Working toward a new, improved police culture

A paradigm shift is needed in Chico that benefits both law enforcement and the community

The author is on the steering committee of Concerned Citizens for Justice-Chico.

Across this country in 2018, more police officers died from suicide than shootings, car accidents, and any and all other job-related issues. And, the same applies to firefighters and first responders; more died by suicide than the combination of fire-involved fatalities, vehicle accidents, etc.

I’m worried about Police Chief Mike O’Brien and the other officers in Chico. There’s something wrong with the police culture when law enforcement personnel are so distraught that they’re taking their own lives in growing numbers. It’s time for a change.

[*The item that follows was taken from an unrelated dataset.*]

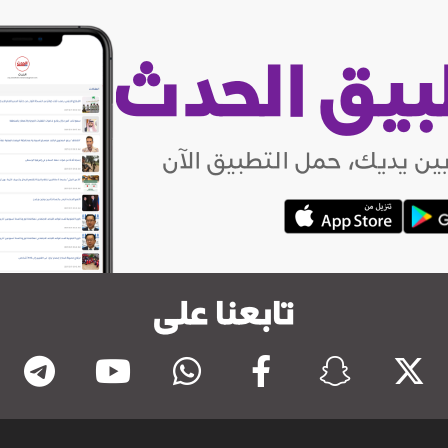
بيق الحدث
ين يديك، حمل التطبيق الآن
تابعنا على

Last year in this community, when I watched footage of several 6-foot-tall cops surrounding an 8-year-old boy—his hands cuffed behind him, sitting on the sidewalk and crying uncontrollably—and refusing to remove his handcuffs, I knew something was wrong. This is not how we treat our citizens, this is not how we value our children.

Having a command-and-control mindset leads to confrontation, rather than problem resolution. Use of force must be a last resort, not a first response. We need our police officers to know when to be warriors and when to be guardians. And 99 percent of the time, we need them to be guardians.

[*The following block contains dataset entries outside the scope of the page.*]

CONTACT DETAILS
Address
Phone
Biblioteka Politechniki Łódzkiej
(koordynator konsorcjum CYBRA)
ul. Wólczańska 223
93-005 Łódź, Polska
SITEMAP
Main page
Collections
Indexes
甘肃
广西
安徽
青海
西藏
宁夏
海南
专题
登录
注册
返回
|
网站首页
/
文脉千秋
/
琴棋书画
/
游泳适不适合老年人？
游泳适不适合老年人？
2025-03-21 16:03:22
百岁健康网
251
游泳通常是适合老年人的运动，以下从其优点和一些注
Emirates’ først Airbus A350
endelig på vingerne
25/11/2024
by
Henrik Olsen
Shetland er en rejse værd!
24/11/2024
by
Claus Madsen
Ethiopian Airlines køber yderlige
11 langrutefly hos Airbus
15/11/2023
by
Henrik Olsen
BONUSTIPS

Concerned Citizens for Justice wants a partnership with our police officers; we want a community effort to build a safer community. That means mutual respect between the police and the community. Our organization is an independent community group focusing on humanizing our police departments so they move away from a command-and-control paradigm.

Our police culture must change.

One way to ensure that it does is for police to participate in in-depth crisis intervention training (CIT), so that they are prepared to interact with citizens with mental health challenges. Our officers need to learn about and be properly trained in how to apply de-escalation techniques for potential confrontations. This must become the No. 1 priority of the Chico Police Department.

More than half of the city of Chico’s general fund budget goes to the police department; it’s time to have some control over how that money is spent. Our police budget should prioritize CIT and de-escalation training. It’s a start to building a new police culture that benefits the officers and the community.